Yerusalem, SPNA - Israel menekan pemerintah Trump untuk mengakui kedaulatannya atas Dataran Tinggi (DT) Golan yang diduduki, seorang menteri kabinet Israel mengatakan pada hari ....

BY adminEdited Thu,24 May 2018,10:52 AM

Yerusalem, SPNA - Israel menekan pemerintah Trump untuk mengakui kedaulatannya atas Dataran Tinggi (DT) Golan yang diduduki, seorang menteri kabinet Israel mengatakan pada hari Rabu (23/05/2018), memprediksi persetujuan AS bisa datang dalam beberapa bulan ke depan.

Diwawancarai oleh Reuters, Menteri Intelijen Israel Katz mendeskripsikan dukungan 51 tahun Israel terhadap DT Golan sebagai proposal yang sekarang "memuncaki agenda" dalam pembicaraan diplomatik bilateral dengan Amerika Serikat.

Langkah semacam itu akan dilihat sebagai tindak lanjut dari keluarnya AS dari kesepakatan nuklir internasional dengan Iran, dan pengakuan Presiden Donald Trump terhadap Yerusalem sebagai ibu kota Israel serta pembukaan kedutaan AS baru di sana bulan ini.

Langkah Trump dipuji oleh Israel dan menyebabkan keprihatinan mendalam di antara sekutu utama Washington di Eropa.

"Kami bertemu dengan Israel dalam berbagai masalah," kata seorang pejabat Gedung Putih, tetapi menolak untuk mengkonfirmasi salah satu rincian yang diberikan oleh Katz tentang DT Golan.

Dataran Tinggi Golan membentuk dataran tinggi strategis antara Israel dan Suriah sekitar 1.200 kilometer persegi (460 mil persegi).

Dataran Tinggi tersebut adalah bagian dari Suriah sampai Israel merebutnya dalam perang Timur Tengah 1967. Hal ini akhirnya memindahkan pemukim Israel ke wilayah yang didudukinya, dan mencaplok wilayah itu pada tahun 1981 dalam sebuah langkah yang tidak diakui secara internasional.

Setelah bersedia mempertimbangkan mengembalikan Golan untuk perdamaian dengan Suriah, Israel dalam beberapa tahun terakhir berpendapat bahwa perang saudara di Suriah dan kehadiran pasukan Iran yang mendukung Damaskus menunjukkan bahwa mereka perlu mempertahankan dataran tinggi strategis tersebut.

Katz, anggota kabinet keamanan Perdana Menteri Benjamin Netanyahu, mengajukan proposal Golan sebagai perpanjangan potensial dari taktik konfrontasi pemerintahan Trump terhadap ekspansi regional yang dirasakan dan agresi oleh Iran, musuh bebuyutan Israel.

“Ini adalah waktu yang tepat untuk melakukan gerakan seperti itu.

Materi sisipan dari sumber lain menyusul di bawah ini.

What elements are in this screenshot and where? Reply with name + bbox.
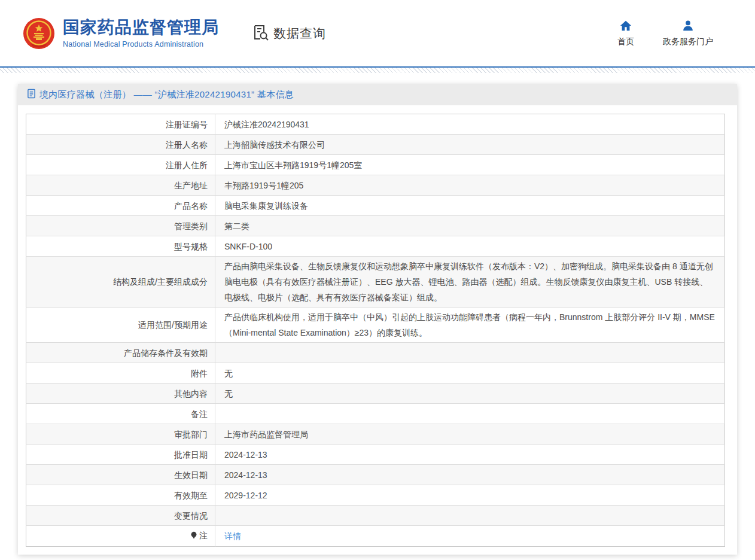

Tanggapan paling menyakitkan yang bisa Anda berikan kepada orang Iran adalah mengakui kedaulatan Golan bagian dari Israel - dengan pernyataan Amerika, proklamasi kepresidenan, yang diabadikan (dalam hukum), ”katanya.

Ditanya tentang komentar Katz, seorang pejabat Kedutaan AS di Israel mengatakan, "Kami tidak berperan sebagai pengambil kebijakan umum yang membahas komunikasi diplomatik kami."